If you want to use a function to modify a thing, be it an object or an address (pointer), you have to pass in a pointer to that thing. The thing that you actually pass in cannot be modified (in the calling scope) because a local copy is made.
(An exception is if the parameter is a reference, such as std::string& a. But usually these are const. Generally, if you call f(x), if x is an object you should be able to assume that f won't modify x. But if x is a pointer, then you should assume that f might modify the object pointed to by x.)
Compare modifying value of variable versus modifying value of pointer:
#include <stdio.h>
#include <stdlib.h>
void changeA(int (*a))
{
(*a) = 10;
}
void changeP(int *(*P))
{
(*P) = malloc(sizeof((*P)));
}
int main(void)
{
int A = 0;
printf("orig. A = %d\n", A);
changeA(&A);
printf("modi. A = %d\n", A);
/*************************/
int *P = NULL;
printf("orig. P = %p\n", P);
changeP(&P);
printf("modi. P = %p\n", P);
free(P);
return EXIT_SUCCESS;
}
This helped me to avoid returning value of pointer when the pointer was modified by the called function (used in singly linked list).
OLD (bad):
int *func(int *P)
{
...
return P;
}
int main(void)
{
int *pointer;
pointer = func(pointer);
...
}
NEW (better):
void func(int **pointer)
{
...
}
int main(void)
{
int *pointer;
func(&pointer);
...
}
Most of the answers here are more or less related to application programming. Here is an example from embedded systems programming. For example below is an excerpt from the reference manual of NXP's Kinetis KL13 series microcontroller, this code snippet is used to run bootloader, which resides in ROM, from firmware:
"
To get the address of the entry point, the user application reads the word containing the pointer to the bootloader API tree at offset 0x1C of the bootloader's vector table. The vector table is placed at the base of the bootloader's address range, which for the ROM is 0x1C00_0000. Thus, the API tree pointer is at address 0x1C00_001C.
The bootloader API tree is a structure that contains pointers to other structures, which have the function and data addresses for the bootloader. The bootloader entry point is always the first word of the API tree.
"
uint32_t runBootloaderAddress;
void (*runBootloader)(void * arg);
// Read the function address from the ROM API tree.

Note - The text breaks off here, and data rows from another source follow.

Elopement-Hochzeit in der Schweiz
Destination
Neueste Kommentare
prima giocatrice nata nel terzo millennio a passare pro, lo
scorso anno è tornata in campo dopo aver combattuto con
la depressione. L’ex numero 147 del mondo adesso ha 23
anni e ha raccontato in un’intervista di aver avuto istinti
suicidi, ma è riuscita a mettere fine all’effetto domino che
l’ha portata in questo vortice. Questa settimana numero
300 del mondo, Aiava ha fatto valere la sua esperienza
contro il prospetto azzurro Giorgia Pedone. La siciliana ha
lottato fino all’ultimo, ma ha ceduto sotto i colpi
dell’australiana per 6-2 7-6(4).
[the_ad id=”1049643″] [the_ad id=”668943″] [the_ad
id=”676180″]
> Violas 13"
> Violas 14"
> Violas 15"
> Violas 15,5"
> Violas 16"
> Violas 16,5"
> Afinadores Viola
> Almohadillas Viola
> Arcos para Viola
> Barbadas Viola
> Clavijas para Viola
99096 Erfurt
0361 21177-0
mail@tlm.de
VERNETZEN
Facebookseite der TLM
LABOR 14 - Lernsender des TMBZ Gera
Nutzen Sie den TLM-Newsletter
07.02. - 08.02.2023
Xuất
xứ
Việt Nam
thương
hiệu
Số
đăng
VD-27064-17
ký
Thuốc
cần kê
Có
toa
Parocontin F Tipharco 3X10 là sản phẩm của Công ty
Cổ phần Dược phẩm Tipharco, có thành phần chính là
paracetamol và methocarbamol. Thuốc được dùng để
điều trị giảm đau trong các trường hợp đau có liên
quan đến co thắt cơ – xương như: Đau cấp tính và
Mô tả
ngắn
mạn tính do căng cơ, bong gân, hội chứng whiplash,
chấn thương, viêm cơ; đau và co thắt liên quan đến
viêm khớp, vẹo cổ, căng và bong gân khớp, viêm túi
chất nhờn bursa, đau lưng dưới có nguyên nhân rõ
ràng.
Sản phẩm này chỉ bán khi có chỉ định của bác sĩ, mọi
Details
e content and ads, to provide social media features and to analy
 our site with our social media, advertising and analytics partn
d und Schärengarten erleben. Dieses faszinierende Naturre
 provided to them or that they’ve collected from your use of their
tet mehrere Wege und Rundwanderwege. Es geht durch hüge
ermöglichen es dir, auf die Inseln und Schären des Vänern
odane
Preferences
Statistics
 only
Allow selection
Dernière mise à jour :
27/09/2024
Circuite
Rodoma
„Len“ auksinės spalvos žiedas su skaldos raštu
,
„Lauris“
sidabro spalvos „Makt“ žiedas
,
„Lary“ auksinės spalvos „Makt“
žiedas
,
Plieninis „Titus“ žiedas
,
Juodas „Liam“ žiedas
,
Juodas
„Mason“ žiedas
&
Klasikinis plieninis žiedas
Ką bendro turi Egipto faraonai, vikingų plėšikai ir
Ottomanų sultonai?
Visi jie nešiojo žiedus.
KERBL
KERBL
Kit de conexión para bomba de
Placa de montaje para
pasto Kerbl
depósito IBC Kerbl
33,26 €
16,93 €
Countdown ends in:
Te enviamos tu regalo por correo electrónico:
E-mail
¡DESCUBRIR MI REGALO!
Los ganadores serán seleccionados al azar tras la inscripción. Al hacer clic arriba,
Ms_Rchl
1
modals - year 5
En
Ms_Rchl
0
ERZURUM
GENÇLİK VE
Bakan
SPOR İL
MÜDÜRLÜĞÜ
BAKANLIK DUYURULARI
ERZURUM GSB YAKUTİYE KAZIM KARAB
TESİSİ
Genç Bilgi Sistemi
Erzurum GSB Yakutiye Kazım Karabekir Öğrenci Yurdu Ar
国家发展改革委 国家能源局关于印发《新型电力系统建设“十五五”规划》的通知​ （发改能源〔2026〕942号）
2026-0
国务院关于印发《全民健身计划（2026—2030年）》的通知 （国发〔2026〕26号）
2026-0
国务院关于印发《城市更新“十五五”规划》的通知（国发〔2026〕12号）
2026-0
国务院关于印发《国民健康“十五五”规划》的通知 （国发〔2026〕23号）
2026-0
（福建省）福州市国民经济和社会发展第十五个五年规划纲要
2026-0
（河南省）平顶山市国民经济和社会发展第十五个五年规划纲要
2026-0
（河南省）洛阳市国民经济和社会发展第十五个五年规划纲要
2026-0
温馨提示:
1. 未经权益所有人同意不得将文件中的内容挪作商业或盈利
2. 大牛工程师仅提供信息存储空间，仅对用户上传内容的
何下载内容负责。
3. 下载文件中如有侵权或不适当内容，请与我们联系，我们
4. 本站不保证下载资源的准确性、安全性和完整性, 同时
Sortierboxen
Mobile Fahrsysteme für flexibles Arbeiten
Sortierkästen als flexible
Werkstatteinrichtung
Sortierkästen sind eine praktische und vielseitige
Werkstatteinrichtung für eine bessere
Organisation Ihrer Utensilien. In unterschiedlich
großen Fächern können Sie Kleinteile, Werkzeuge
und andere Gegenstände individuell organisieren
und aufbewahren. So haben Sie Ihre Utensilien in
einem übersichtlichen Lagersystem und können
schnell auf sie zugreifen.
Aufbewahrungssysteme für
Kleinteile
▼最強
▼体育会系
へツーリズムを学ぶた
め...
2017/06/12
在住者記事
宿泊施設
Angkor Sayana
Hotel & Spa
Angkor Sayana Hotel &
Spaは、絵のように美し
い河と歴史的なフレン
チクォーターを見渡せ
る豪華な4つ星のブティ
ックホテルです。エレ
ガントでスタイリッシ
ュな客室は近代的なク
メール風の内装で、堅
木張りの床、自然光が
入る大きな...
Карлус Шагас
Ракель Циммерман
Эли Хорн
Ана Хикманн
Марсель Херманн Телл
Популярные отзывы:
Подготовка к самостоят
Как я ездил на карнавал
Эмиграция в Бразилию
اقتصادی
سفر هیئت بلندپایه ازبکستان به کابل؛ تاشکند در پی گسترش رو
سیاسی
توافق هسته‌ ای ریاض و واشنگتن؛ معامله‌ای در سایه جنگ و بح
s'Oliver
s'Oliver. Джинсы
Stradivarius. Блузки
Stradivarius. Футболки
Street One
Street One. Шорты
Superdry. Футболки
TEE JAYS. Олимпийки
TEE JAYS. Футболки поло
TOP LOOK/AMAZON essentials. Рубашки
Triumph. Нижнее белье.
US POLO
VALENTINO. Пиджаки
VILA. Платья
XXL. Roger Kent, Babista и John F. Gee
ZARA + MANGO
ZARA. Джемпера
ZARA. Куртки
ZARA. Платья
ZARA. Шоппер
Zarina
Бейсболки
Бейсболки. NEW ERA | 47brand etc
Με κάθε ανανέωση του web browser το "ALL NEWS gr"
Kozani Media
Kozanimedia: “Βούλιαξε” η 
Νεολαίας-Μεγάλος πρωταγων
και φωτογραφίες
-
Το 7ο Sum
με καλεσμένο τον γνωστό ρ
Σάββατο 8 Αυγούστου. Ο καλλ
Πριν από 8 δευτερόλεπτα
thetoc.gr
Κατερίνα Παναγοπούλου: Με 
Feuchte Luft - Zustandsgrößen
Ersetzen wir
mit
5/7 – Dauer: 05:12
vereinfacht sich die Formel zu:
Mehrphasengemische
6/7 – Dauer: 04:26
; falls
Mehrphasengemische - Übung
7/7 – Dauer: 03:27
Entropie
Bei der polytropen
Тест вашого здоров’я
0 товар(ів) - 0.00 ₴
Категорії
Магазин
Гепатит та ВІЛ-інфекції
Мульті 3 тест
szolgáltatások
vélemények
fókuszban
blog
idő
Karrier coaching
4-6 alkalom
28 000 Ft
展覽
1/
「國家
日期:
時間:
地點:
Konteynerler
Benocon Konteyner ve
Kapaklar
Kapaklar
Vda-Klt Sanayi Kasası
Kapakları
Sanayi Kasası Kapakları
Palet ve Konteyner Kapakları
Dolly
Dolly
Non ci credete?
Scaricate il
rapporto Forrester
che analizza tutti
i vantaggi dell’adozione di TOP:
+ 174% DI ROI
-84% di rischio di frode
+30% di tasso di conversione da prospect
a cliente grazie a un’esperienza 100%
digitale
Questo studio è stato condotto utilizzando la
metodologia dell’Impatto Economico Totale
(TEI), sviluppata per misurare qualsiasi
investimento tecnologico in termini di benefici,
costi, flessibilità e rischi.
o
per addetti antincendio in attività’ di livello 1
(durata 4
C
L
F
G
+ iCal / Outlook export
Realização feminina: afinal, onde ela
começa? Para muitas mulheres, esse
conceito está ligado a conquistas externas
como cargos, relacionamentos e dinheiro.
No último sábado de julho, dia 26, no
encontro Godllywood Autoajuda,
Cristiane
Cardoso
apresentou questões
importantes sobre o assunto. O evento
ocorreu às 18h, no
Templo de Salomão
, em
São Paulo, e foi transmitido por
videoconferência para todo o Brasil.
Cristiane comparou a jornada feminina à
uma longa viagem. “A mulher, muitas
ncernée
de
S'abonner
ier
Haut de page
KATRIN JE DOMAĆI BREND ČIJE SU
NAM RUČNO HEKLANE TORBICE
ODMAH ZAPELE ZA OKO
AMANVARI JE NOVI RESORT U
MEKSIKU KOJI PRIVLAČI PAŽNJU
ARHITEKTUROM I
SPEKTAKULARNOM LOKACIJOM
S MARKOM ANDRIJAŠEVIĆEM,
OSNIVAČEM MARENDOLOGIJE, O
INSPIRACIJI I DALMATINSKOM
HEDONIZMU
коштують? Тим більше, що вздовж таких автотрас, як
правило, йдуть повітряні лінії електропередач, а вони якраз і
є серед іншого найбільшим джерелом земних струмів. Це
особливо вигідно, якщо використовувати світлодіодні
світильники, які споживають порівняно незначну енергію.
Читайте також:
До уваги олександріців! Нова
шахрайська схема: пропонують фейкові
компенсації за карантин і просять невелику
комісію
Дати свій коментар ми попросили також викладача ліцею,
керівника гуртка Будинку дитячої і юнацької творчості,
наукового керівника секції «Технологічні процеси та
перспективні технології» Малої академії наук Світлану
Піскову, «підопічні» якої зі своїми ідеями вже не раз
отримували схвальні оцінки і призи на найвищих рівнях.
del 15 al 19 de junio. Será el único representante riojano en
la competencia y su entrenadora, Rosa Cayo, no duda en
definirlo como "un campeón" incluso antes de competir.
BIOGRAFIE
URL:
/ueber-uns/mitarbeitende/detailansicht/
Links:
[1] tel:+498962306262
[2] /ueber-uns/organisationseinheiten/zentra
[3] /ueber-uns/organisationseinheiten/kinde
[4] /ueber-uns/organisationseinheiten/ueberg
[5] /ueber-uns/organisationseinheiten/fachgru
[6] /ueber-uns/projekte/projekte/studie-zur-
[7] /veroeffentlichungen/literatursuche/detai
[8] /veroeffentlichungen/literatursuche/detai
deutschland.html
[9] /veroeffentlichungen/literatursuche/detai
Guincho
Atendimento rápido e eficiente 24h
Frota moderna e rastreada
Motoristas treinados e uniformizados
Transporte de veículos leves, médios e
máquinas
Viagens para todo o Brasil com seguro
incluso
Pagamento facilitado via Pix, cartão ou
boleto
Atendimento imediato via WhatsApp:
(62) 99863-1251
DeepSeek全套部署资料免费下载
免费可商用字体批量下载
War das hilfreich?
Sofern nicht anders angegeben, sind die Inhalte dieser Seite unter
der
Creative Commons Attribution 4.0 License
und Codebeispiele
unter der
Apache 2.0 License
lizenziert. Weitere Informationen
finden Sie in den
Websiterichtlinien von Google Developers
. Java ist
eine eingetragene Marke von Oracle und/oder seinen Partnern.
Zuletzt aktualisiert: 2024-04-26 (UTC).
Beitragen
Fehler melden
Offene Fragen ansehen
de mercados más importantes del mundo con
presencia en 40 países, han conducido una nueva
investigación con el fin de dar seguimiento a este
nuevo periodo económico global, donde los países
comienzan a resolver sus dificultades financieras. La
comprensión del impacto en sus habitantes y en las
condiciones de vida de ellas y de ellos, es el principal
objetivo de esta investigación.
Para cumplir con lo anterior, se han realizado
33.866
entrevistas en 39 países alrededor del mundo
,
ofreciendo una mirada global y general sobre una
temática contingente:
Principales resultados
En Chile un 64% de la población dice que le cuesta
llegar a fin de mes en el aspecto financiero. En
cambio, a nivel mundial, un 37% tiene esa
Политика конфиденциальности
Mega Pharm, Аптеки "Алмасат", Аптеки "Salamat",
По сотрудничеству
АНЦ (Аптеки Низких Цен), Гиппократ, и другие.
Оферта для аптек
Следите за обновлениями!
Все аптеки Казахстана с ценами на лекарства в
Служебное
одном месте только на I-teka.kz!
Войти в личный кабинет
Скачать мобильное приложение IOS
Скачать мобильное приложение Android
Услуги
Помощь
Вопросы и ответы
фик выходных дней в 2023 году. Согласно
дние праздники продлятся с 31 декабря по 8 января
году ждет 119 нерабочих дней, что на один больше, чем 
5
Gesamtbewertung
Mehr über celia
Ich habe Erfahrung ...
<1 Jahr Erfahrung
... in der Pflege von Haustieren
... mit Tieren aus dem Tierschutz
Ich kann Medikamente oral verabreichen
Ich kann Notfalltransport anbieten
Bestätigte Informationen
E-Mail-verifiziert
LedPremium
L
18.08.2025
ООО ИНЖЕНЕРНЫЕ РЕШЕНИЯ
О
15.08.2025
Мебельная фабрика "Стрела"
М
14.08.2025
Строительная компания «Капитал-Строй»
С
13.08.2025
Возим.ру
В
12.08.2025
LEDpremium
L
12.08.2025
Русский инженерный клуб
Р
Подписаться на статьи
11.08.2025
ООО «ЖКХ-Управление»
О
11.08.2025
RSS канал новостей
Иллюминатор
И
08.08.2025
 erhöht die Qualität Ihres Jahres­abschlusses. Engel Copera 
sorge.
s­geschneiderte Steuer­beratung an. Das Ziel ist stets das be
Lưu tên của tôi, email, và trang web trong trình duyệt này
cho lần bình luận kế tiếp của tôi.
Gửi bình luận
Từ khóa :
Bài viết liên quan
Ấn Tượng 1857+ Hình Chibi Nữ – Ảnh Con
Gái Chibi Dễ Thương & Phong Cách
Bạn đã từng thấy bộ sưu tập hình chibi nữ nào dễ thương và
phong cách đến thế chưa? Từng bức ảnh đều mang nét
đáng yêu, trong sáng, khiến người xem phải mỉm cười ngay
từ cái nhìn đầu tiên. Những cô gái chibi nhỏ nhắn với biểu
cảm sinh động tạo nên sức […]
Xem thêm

runBootloaderAddress = **(uint32_t **)(0x1c00001c);
runBootloader = (void (*)(void * arg))runBootloaderAddress;
// Start the bootloader.
runBootloader(NULL);
I have used double pointers today while I was programming something for work, so I can answer why we had to use them (it's the first time I actually had to use double pointers). We had to deal with real time encoding of frames contained in buffers which are members of some structures. In the encoder we had to use a pointer to one of those structures. The problem was that our pointer was being changed to point to other structures from another thread. In order to use the current structure in the encoder, I had to use a double pointer, in order to point to the pointer that was being modified in another thread. It wasn't obvious at first, at least for us, that we had to take this approach. A lot of address were printed in the process :)).
You SHOULD use double pointers when you work on pointers that are changed in other places of your application. You might also find double pointers to be a must when you deal with hardware that returns and address to you.